Un tel constat est ainsi alarmant et s’oppose en partie au récent rapport public annuel de la Cour des Comptes, démontrant que le manque d’accompagnement des étudiants notamment en premier cycle, non seulement était en partie à l’origine des échecs, abandons et réorientations dans le premier cycle. Il coûtait de surcroît près de 534 millions d’euros chaque année à l’État. Ce constat est aussi à analyser avec la baisse constante des dépenses par étudiant chaque année.
Parcoursup et Monmaster sont les manifestations les plus criantes du manque de moyens à l’université. La sélection par les capacités d’accueil est ainsi devenue la règle alors même que le droit d’accéder au premier cycle pour tous les bacheliers continue d’être inscrit noir sur blanc dans la loi. Cette réalité illustre que la question de l’affectation des bacheliers dépasse largement le cadre technique d’une plateforme numérique : c’est une question éminemment politique. Certes, la suppression de Parcoursup doit être un objectif mais cet outil n’est que la partie émergée de l’iceberg d’un problème plus profond : la crise de l’orientation, de l’accès équitable aux études supérieures et de la réussite en premier cycle universitaire.

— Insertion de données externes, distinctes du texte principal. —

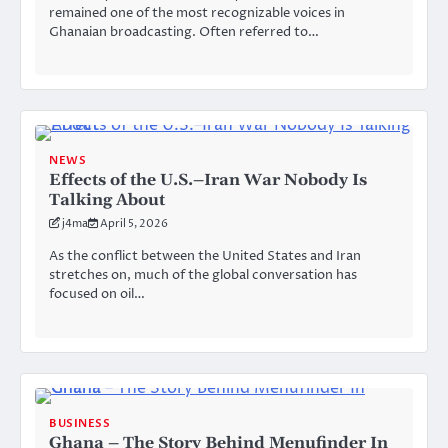
remained one of the most recognizable voices in
Ghanaian broadcasting. Often referred to…
NEWS
Effects of the U.S.–Iran War Nobody Is
Talking About
j4ma
April 5, 2026
As the conflict between the United States and Iran
stretches on, much of the global conversation has
focused on oil…
BUSINESS
Ghana – The Story Behind Menufinder In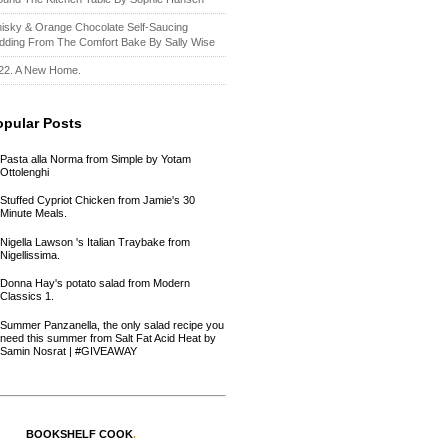
isky & Orange Chocolate Self-Saucing
dding From The Comfort Bake By Sally Wise
22. A New Home.
opular Posts
Pasta alla Norma from Simple by Yotam
Ottolenghi
Stuffed Cypriot Chicken from Jamie's 30
Minute Meals.
Nigella Lawson 's Italian Traybake from
Nigellissima.
Donna Hay's potato salad from Modern
Classics 1.
Summer Panzanella, the only salad recipe you
need this summer from Salt Fat Acid Heat by
Samin Nosrat | #GIVEAWAY
BOOKSHELF COOK
.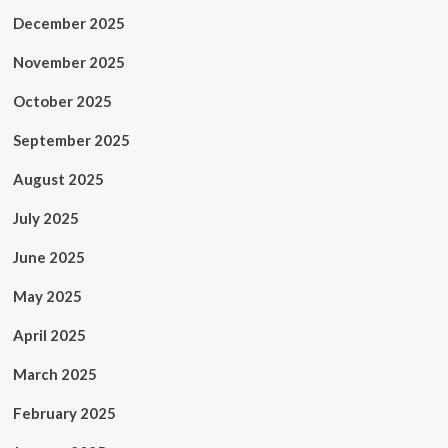
December 2025
November 2025
October 2025
September 2025
August 2025
July 2025
June 2025
May 2025
April 2025
March 2025
February 2025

Dès lors, en tant que socialistes, nous souhaitons en premier lieu, nous défaire de cette approche compétitive et malthusienne de l’université, pour retrouver une approche de l'université comme favorisant une plus grande homogénéité réduisant les différences sociales, tout en proposant des cursus permettant l’excellence pour tous. La démocratisation réelle de l’accès à l’enseignement supérieur suppose un processus plus transparent et plus lisible à toutes les étapes et notamment dans les prérequis des formations et les critères de recrutement. De plus, l’orientation des élèves ne doit plus être subie, mais devenir un processus préparé, éclairé et réversible, dans une continuité bac -3/bac +3. Cette transformation nécessite des conseillers d’orientation formés et en nombre suffisant pour construire progressivement le projet d’études des lycéens, en lien avec les universités. Cette révolution indispensable pour garantir un accès juste à l’enseignement supérieur ne pourra pas se faire sans un réinvestissement massif dans l’enseignement supérieur public et notamment dans les filières en tension et les filières d’avenir.
Si le modèle de financement et même de fonctionnement de nos universités est à repenser, il ne faut pas cependant oublier ce qui, au sein même de l’enseignement supérieur, crée une concurrence au système universitaire français pourtant très recherché encore à l’international. Par conséquent, il convient de se questionner sur la place de l’enseignement supérieur privé.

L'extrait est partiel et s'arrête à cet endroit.